Hei, ramein yuk vote-nya, biar author-nya makin semangat nulis🤗
-:-:-
"Dressing."
Seorang perawat laki-laki yang berdiri di belakang punggung saya ini, memberi instruksi pada rekan sejawatnya.
Tangannya yang sudah berlapis handscoone steril lalu tampak menerima benda yang mirip seperti lembaran busa tipis dari sang rekan. Saya tidak tahu pasti, itu apa dan fungsi detailnya untuk apa. Namun yang saya yakini, mereka tengah melakukan yang terbaik untuk membersihkan dan merawat luka terbuka ini.
"Ulkus dekubitus[1]. Sudah masuk derajat tiga."
Semalam, itulah diagnosis yang sudah ditegakkan oleh dokter selepas saya dilarikan ke unit gawat darurat. Sebelumnya, ketika saya tengah diserang demam dan sakit sekujur tubuh yang menyiksa, luka itu ditemukan. Terletak di sekitar bagian tulang ekor, diameter sudah mencapai kurang lebih enam sentimeter, dan katamu luka itu telah mengeluarkan darah serta nanah ketika kamu temukan, Hawa.

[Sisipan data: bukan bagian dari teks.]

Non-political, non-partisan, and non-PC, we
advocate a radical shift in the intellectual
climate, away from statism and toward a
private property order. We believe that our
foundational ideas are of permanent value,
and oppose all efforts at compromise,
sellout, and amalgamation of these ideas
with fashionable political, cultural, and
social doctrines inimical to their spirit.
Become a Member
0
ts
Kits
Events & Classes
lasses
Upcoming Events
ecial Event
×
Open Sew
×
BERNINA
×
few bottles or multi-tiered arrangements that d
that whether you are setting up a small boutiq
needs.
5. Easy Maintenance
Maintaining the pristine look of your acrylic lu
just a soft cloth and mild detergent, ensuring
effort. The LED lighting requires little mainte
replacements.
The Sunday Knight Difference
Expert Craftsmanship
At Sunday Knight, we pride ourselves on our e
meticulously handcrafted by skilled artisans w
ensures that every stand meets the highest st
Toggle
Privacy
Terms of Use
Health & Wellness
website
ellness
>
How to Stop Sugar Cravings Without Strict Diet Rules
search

"Sudah mencapai bagian sub-cutis."
"Tergolong serius."
Memang, terkait penyakit ini, ada beberapa istilah medis yang kurang saya pahami. Namun pernyataan terakhir sang dokter, sudah cukup menjelaskan status kondisi ini. Tidak heran lagi mengapa waktu itu kamu dan Cahyo sampai tidak berani membawa saya ke rumah sakit dengan mobil pribadi. Kalian memilih untuk menelepon nomor gawat darurat. Setelahnya, tim paramedik yang datang dengan ambulans pun, harus membawa saya dengan posisi miring di atas stretcher. Luka itu betul-betul harus dihindarkan dari posisi yang akan semakin menekan bagian permukaanya.

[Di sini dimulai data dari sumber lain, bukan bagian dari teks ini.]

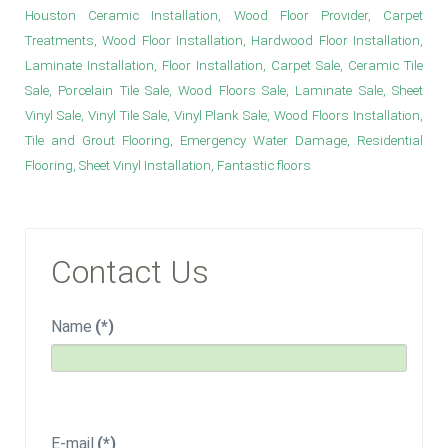
Houston Ceramic Installation, Wood Floor Provider, Carpet
Treatments, Wood Floor Installation, Hardwood Floor Installation,
Laminate Installation, Floor Installation, Carpet Sale, Ceramic Tile
Sale, Porcelain Tile Sale, Wood Floors Sale, Laminate Sale, Sheet
Vinyl Sale, Vinyl Tile Sale, Vinyl Plank Sale, Wood Floors Installation,
Tile and Grout Flooring, Emergency Water Damage, Residential
Flooring, Sheet Vinyl Installation, Fantastic floors
Contact Us
Name
(*)
E-mail
(*)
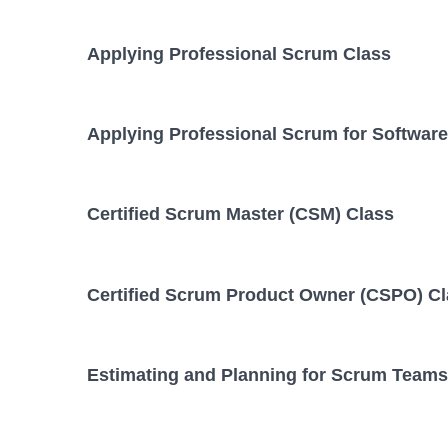
Applying Professional Scrum Class
Applying Professional Scrum for Softwar
Certified Scrum Master (CSM) Class
Certified Scrum Product Owner (CSPO) C
Estimating and Planning for Scrum Teams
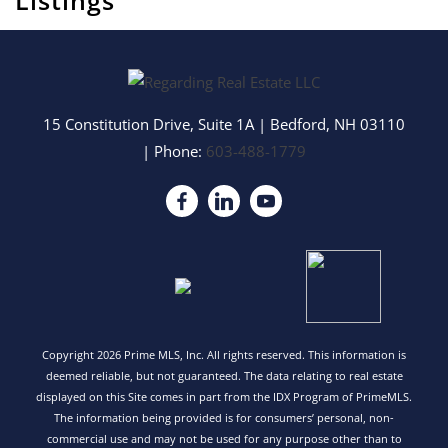
Listings
15 Constitution Drive, Suite 1A
|
Bedford
,
NH
03110
| Phone:
603-488-1779
Copyright 2026 Prime MLS, Inc. All rights reserved. This information is
deemed reliable, but not guaranteed. The data relating to real estate
displayed on this Site comes in part from the IDX Program of PrimeMLS.
The information being provided is for consumers’ personal, non-
commercial use and may not be used for any purpose other than to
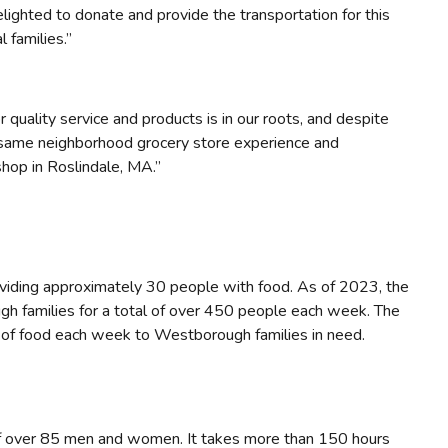
ighted to donate and provide the transportation for this
 families.”
quality service and products is in our roots, and despite
 same neighborhood grocery store experience and
shop in Roslindale, MA.”
ding approximately 30 people with food. As of 2023, the
h families for a total of over 450 people each week. The
s of food each week to Westborough families in need.
of over 85 men and women. It takes more than 150 hours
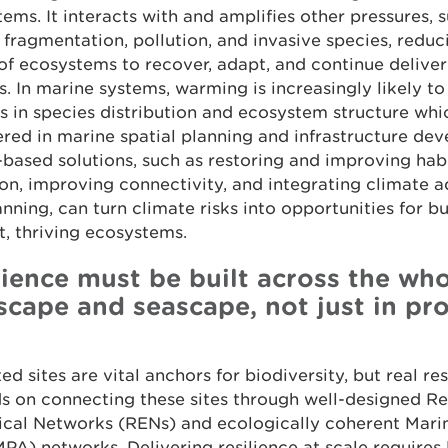
ems. It interacts with and amplifies other pressures, 
 fragmentation, pollution, and invasive species, reduc
 of ecosystems to recover, adapt, and continue deliver
s. In marine systems, warming is increasingly likely to
 in species distribution and ecosystem structure wh
red in marine spatial planning and infrastructure de
based solutions, such as restoring and improving hab
on, improving connectivity, and integrating climate 
anning, can turn climate risks into opportunities for bu
nt, thriving ecosystems.
lience must be built across the wh
scape and seascape, not just in pr
ed sites are vital anchors for biodiversity, but real res
 on connecting these sites through well-designed Res
ical Networks (RENs) and ecologically coherent Mari
PA) networks. Delivering resilience at scale requires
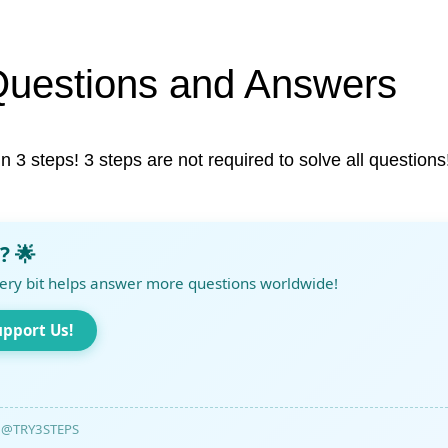
Questions and Answers
in 3 steps! 3 steps are not required to solve all questions
? 🌟
ery bit helps answer more questions worldwide!
upport Us!
@TRY3STEPS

"Sudah nyaman, Mas? Ada yang perlu dibantu lagi?"
Pertanyaan perawat laki-laki yang tadi melakukan tindakan, sontak mengaburkan lamunan singkat saya. Setelah selesai dengan perawatan luka, pemeriksaan tanda vital, dan segala tetek bengek self hygiene, perawat-perawat itu pun membantu saya mengatur posisi lagi. Saya dibaringkan miring dengan bantal-bantal ataupun foam padding yang menyanggah beberapa bagian tubuh ini supaya tidak saling menindih ataupun bergesekan.
"Sudah, Ners. Terima kasih," tanggap saya kemudian.
"Kalau ada yang urgent, bisa tekan tombol panggilan, ya, Mas," pesannya seraya merapikan selimut yang melingkupi sebatas dada ini.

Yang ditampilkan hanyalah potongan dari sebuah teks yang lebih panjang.